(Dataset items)

>>>

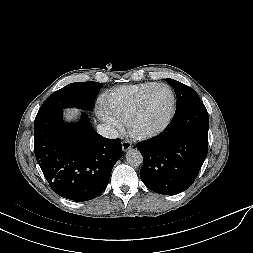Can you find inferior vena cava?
I'll return each mask as SVG.
<instances>
[{
  "mask_svg": "<svg viewBox=\"0 0 253 253\" xmlns=\"http://www.w3.org/2000/svg\"><path fill=\"white\" fill-rule=\"evenodd\" d=\"M97 132L105 138L115 139L119 137L118 131L108 124H99L97 126Z\"/></svg>",
  "mask_w": 253,
  "mask_h": 253,
  "instance_id": "inferior-vena-cava-1",
  "label": "inferior vena cava"
}]
</instances>
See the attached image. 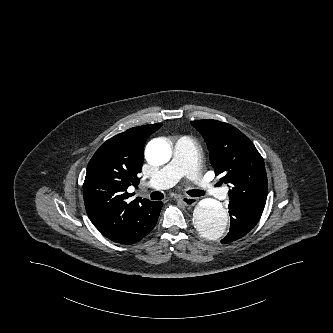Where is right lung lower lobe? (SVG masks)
<instances>
[{
    "mask_svg": "<svg viewBox=\"0 0 333 333\" xmlns=\"http://www.w3.org/2000/svg\"><path fill=\"white\" fill-rule=\"evenodd\" d=\"M162 206L161 201L146 200L132 209L116 229L104 236L121 244L138 242L155 227Z\"/></svg>",
    "mask_w": 333,
    "mask_h": 333,
    "instance_id": "1",
    "label": "right lung lower lobe"
}]
</instances>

<<<

- Work to complete
From the entries above, collect every line with the string "viewBox" in it.

- Result of this task
  "mask_svg": "<svg viewBox=\"0 0 253 253\" xmlns=\"http://www.w3.org/2000/svg\"><path fill=\"white\" fill-rule=\"evenodd\" d=\"M97 132L105 138L115 139L119 137L118 131L108 124H99L97 126Z\"/></svg>",
    "mask_svg": "<svg viewBox=\"0 0 333 333\" xmlns=\"http://www.w3.org/2000/svg\"><path fill=\"white\" fill-rule=\"evenodd\" d=\"M162 206L161 201L146 200L132 209L116 229L104 236L121 244L138 242L155 227Z\"/></svg>",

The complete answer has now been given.